Dave’s church just celebrated its tenth anniversary. In ten years, they have impacted thousands of lives. As we sat in the auditorium where hundreds have come to know Jesus, Dave had to give credit where credit is due: pain.
In his book, Leadership Pain, Samuel Chand states how indispensable pain is: “you’ll grow only to the threshold of your pain.” What if pain isn’t just one way God works in us and shapes us? What if it is THE primary way God works in us and shapes us?

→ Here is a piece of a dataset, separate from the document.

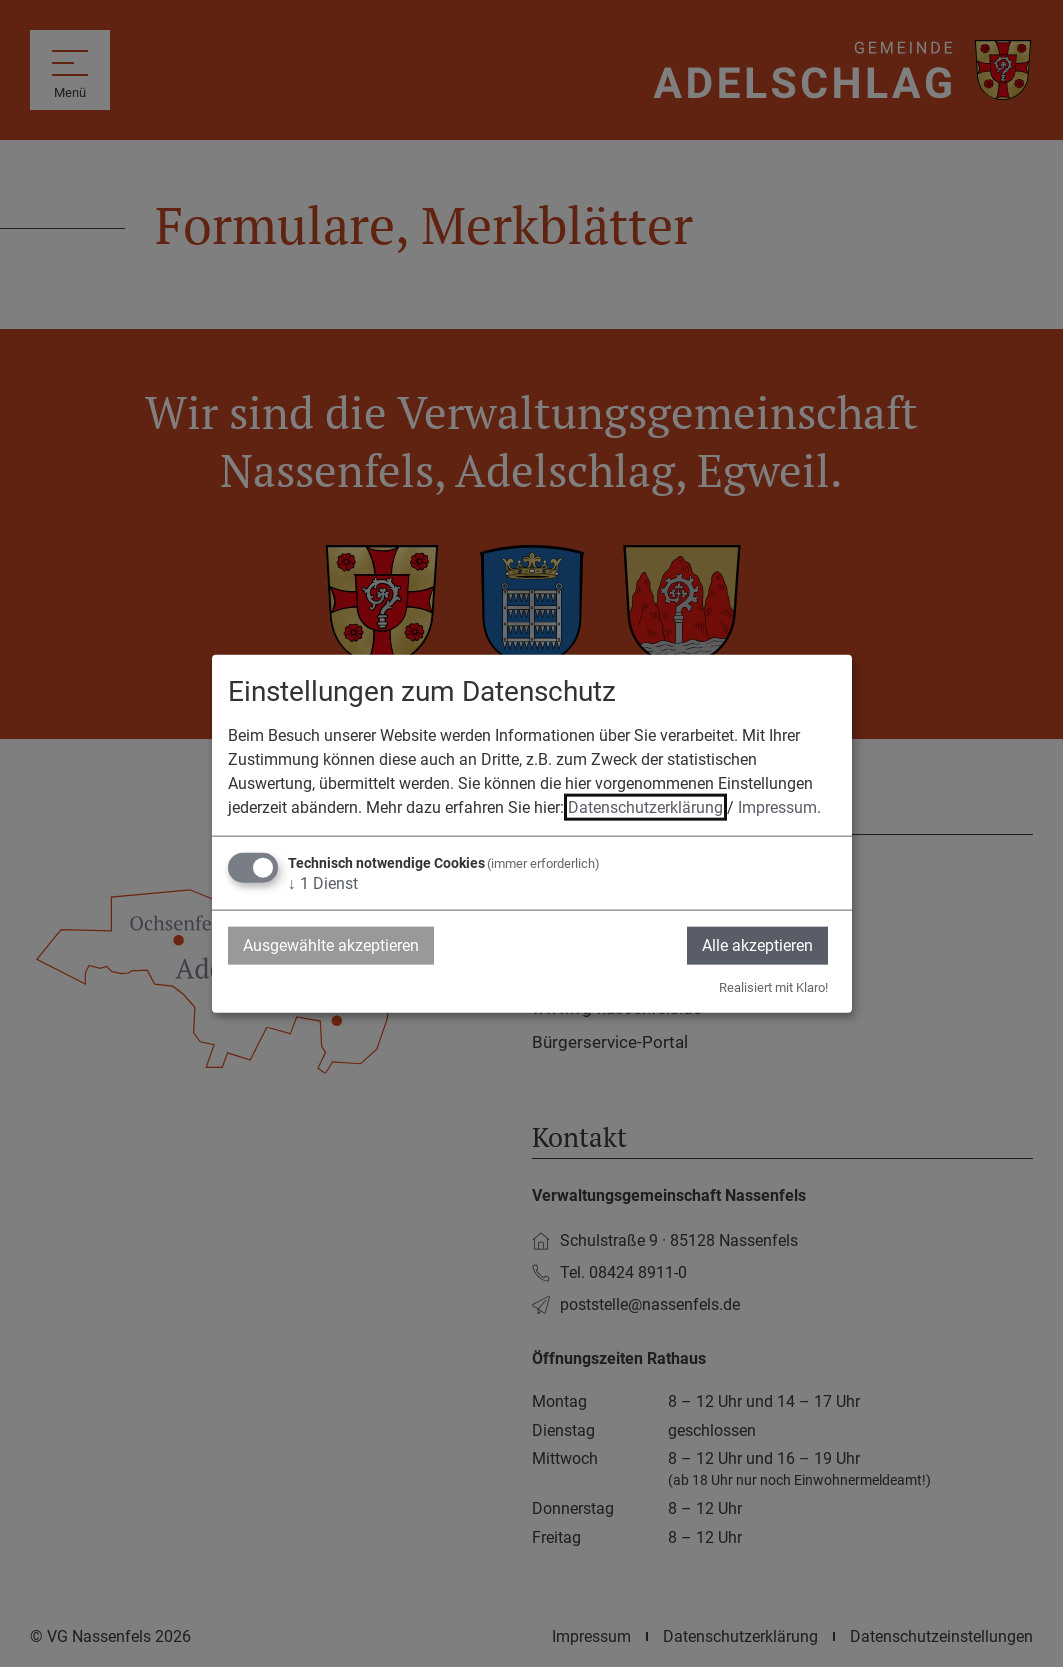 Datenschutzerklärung (645, 806)
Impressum (777, 806)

Not sure I really understand this, but even Jesus learned and became perfect through suffering (Hebrews 5:8-9). Later, Chand explains how it works: “Reluctance to face pain is your greatest limitation. There is not growth without change, no change without loss, and no loss without pain. If you’re not hurting, you’re not leading.” Looking back, I think this is the main way that God prepared me to go into church planting. Tom Bennardo gives a list of four trials church planters will experience to some degree: finances, marriage/family, emotional/physical, ministry. In the last two years, each one of these has been tested in my life in some significant way.
Now, one of the things I tell myself everyday is that the fire is my friend. God has used pain to help me be less anxious, more courageous, less greedy, more compassionate, less unaware and more dependent.
As you look back, can you see the good out of the grief?